Austrian School
How does the Austrian School differ from mainstream economics?
Austrian Economics
Founded in 1871 by Carl Menger with the publication of Principles of Economics, the Austrian School advanced the marginalist revolution in economic analysis. Named after its early representatives from Vienna, the school has since spread its influence globally, opposing mainstream economics by rejecting large aggregates and mathematical models in favor of methodological individualism.
The Austrian School is mostly known for its emphasis on subjective theory of value and their business cycle theory. But they also made other important contributions, like the formulation of the economic calculation problem, theory of capital, theory of money or theory of entrepreneurship. F. A. Hayek was honored by the Nobel Memorial Prize in Economic Sciences for developing an Austrian business cycle theory.

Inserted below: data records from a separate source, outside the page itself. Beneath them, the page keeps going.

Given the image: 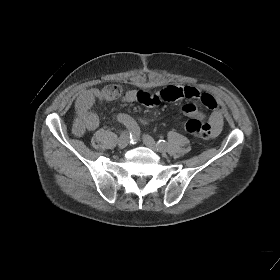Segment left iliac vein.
Wrapping results in <instances>:
<instances>
[{"instance_id":"obj_1","label":"left iliac vein","mask_w":280,"mask_h":280,"mask_svg":"<svg viewBox=\"0 0 280 280\" xmlns=\"http://www.w3.org/2000/svg\"><path fill=\"white\" fill-rule=\"evenodd\" d=\"M142 140H143V143L147 147L152 149L153 151H155V152H164V149L159 148L158 145L156 144L155 140L150 135L144 134L142 136Z\"/></svg>"}]
</instances>
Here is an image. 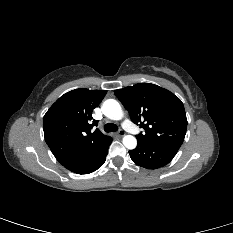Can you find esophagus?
Instances as JSON below:
<instances>
[{
	"instance_id": "esophagus-1",
	"label": "esophagus",
	"mask_w": 233,
	"mask_h": 233,
	"mask_svg": "<svg viewBox=\"0 0 233 233\" xmlns=\"http://www.w3.org/2000/svg\"><path fill=\"white\" fill-rule=\"evenodd\" d=\"M125 135V131L120 129L118 132H117V136L119 137H123Z\"/></svg>"
}]
</instances>
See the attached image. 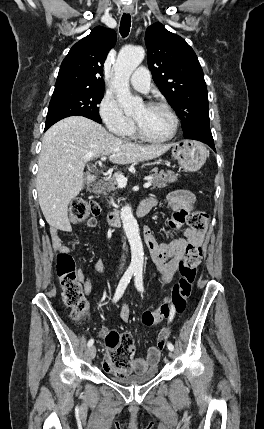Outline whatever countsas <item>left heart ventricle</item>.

After the financial crisis of 2008 Austrian School gained some recognition among economists and central bankers. That is because of their business cycle, which explains how credit boom drives the business cycle. According to their business cycle theory, periods of booms are caused by the manipulation of interest rates and money supply. Those manipulations are causing malinvestments in the economy which lead to bust. The period of exacerbated boom is necessarily unstable and according to Austrian economists it must come to an end.
Those malinvestments usually take the form of long-term investments. Those sectors in which there are the most malinvestments, grow the most in the present and suffer the most during the bust. For example, according to Austrian business cycle theory during the boom period there should be a lot of malinvestments in real estate and durable production goods, which should cause a boom in the construction industry or technology companies, which will later suffer losses and share prices of those companies will fall.

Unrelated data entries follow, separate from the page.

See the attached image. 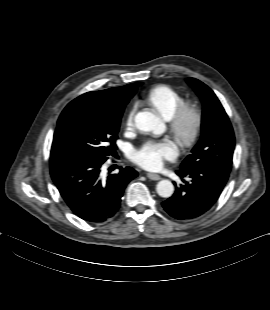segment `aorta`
I'll return each mask as SVG.
<instances>
[{
	"mask_svg": "<svg viewBox=\"0 0 270 310\" xmlns=\"http://www.w3.org/2000/svg\"><path fill=\"white\" fill-rule=\"evenodd\" d=\"M135 125L141 131L154 132L156 134H161L165 130L162 119L150 111L137 113L135 116ZM156 191L159 196L169 198L174 192V186L171 181L164 179L157 183Z\"/></svg>",
	"mask_w": 270,
	"mask_h": 310,
	"instance_id": "obj_1",
	"label": "aorta"
}]
</instances>
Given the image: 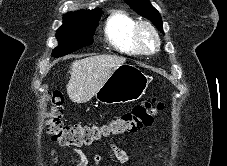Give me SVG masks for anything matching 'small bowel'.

The Austrian School also believes that monetary policy and fractional reserve banking (creating deposits by the banking sector) destabilizes both real and financial sectors. The real sector is destabilized by promoting malinvestments and the financial sector is destabilized due to insufficient reserves and balance sheets suffering losses due to financing malinvestments.
Austrians usually don’t make quantitative predictions, but focus on getting fundamentals right. For example, if the government would close down the economy and give every citizen a welfare check, it would cause inflation due to fall in supply and rise in demand. But the average Austrian economist would not try to predict the exact inflation number.
Austrian School and Gold
Austrian economists advocate the gold standard. They oppose fiat money, as prone to inflation, arguing that contemporary paper currencies did not spontaneously emerge in the free market. Instead, gold and silver were used as money in the free market. The supply of gold cannot be increased by political will, therefore the gold standard is the best protection against inflation. In other words, Austrian economics says that gold was chosen as money by the free market and the monetary system based on fiat money is inherently unstable.
The Austrian School preaches that fiat money is unstable, since central bankers or politicians can manipulate and inflate currency as they see fit. Because of this, the value of fiat currency necessarily falls in time, and sometimes we see periods of quickly rising prices.
This is why gold is a safe-haven and a bet against the U.S. dollar. Gold used to be money for thousands for years, whereas our fiat money experiment has been here only since 1971. Thus, when this faith decreases, especially in the U.S. dollar, the price of the unofficial world currency, gold, rises.
However, investors should remember that the Austrian School neither predicts the price of gold, nor claims that the price of gold is manipulated or should always be rising. Nobody knows when the current monetary system will crash – it may actually take decades or centuries, and there is no guarantee that gold would become the basis of a new monetary system.